It Could Be Weeks of Limbo for Johnson & Johnson Vaccine

CDC says it needs more evidence before a decision can be reached
By Newser Editors and Wire Services
Posted Apr 15, 2021 12:43 AM CDT
It Could Be Weeks of Limbo for Johnson & Johnson Vaccine
In this March 3, 2021, file photo, Johnson & Johnson COVID-19 vaccine is held by pharmacist Madeline Acquilano at Hartford Hospital in Hartford, Conn.   (AP Photo/Jessica Hill, File)

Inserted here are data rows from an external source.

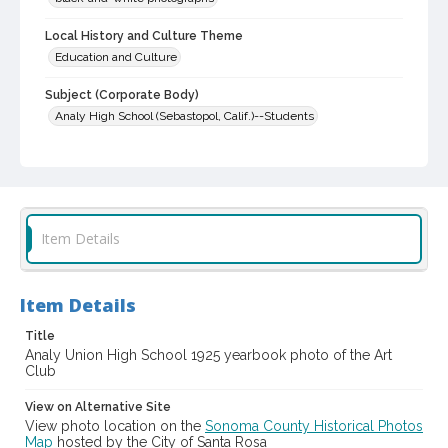
Local History and Culture Theme
Education and Culture
Subject (Corporate Body)
Analy High School (Sebastopol, Calif.)--Students
Digital Archives Collection Name(s)
Western Sonoma County Historical Society Collection
Digital Archives Identifier
casebwsc_pho_007371
Item Details
Item Details
Title
Analy Union High School 1925 yearbook photo of the Art
Club
View on Alternative Site
View photo location on the
Sonoma County Historical Photos
Map
hosted by the City of Santa Rosa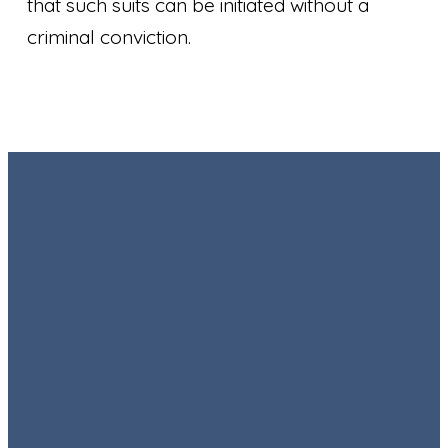
that such suits can be initiated without a
criminal conviction.
Email
Call
Find Us
Giving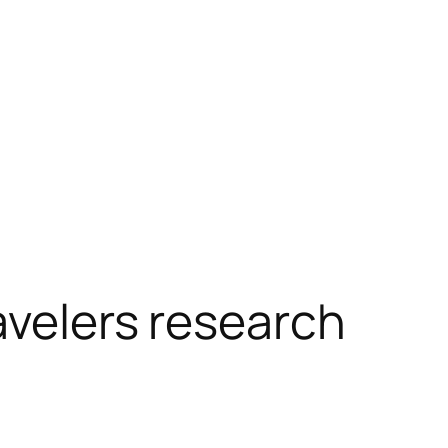
avelers research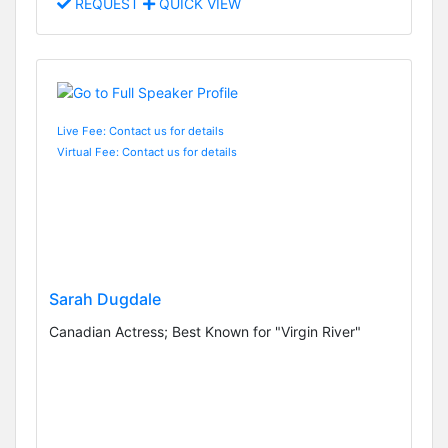
REQUEST
QUICK VIEW
Live Fee: Contact us for details
Virtual Fee: Contact us for details
Sarah Dugdale
Canadian Actress; Best Known for "Virgin River"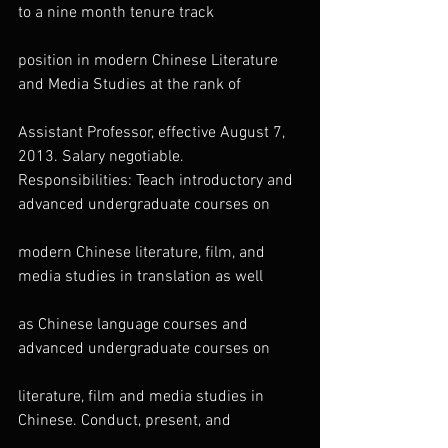
to a nine month tenure track
position in modern Chinese Literature 
and Media Studies at the rank of
Assistant Professor, effective August 7, 
2013. Salary negotiable.
Responsibilities: Teach introductory and 
advanced undergraduate courses on
modern Chinese literature, film, and 
media studies in translation as well
as Chinese language courses and 
advanced undergraduate courses on
literature, film and media studies in 
Chinese. Conduct, present, and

Johnson & Johnson's COVID-19 vaccine will remain in limbo for a while longer after government health advisers declared Wednesday that they need more evidence to decide if a handful of unusual blood clots were linked to the shot—and if so, how big the risk really is. The CDC expects its advisers to reconsider the evidence within two weeks, the AP reports. So far the clots have occurred between one and three weeks after people received the J&J vaccine, and officials cautioned that more reports could surface. The reports are exceedingly rare—six cases out of more than 7 million US inoculations with the one-dose vaccine. But the government recommended a pause in J&J vaccinations this week, not long after European regulators declared that such clots are a rare but possible risk with the AstraZeneca vaccine, a shot made in a similar way but not yet approved for use in the US.

These are not run-of-the-mill blood clots. They occurred in unusual places, in veins that drain blood from the brain, and in people with abnormally low levels of clot-forming platelets. The six cases raised an alarm bell because that number is at least three times more than experts would have expected to see even of more typical brain-drainage clots, said CDC's Dr. Tom Shimabukuro. “What we have here is a picture of clots forming in large vessels where we have low platelets,” Shimabukuro explained. “This usually doesn’t happen,” but it’s similar to European reports with the AstraZeneca vaccine. When the clots were spotted after AstraZeneca vaccinations, scientists in Norway and Germany raised the possibility that some people are experiencing an abnormal immune response, forming antibodies that disable their platelets. That’s the theory as the US now investigates the J&J reports. The good news: The government says there are no signs of similar clots after vaccination with the Pfizer and Moderna shots that are the mainstay of the COVID-19 fight in the US.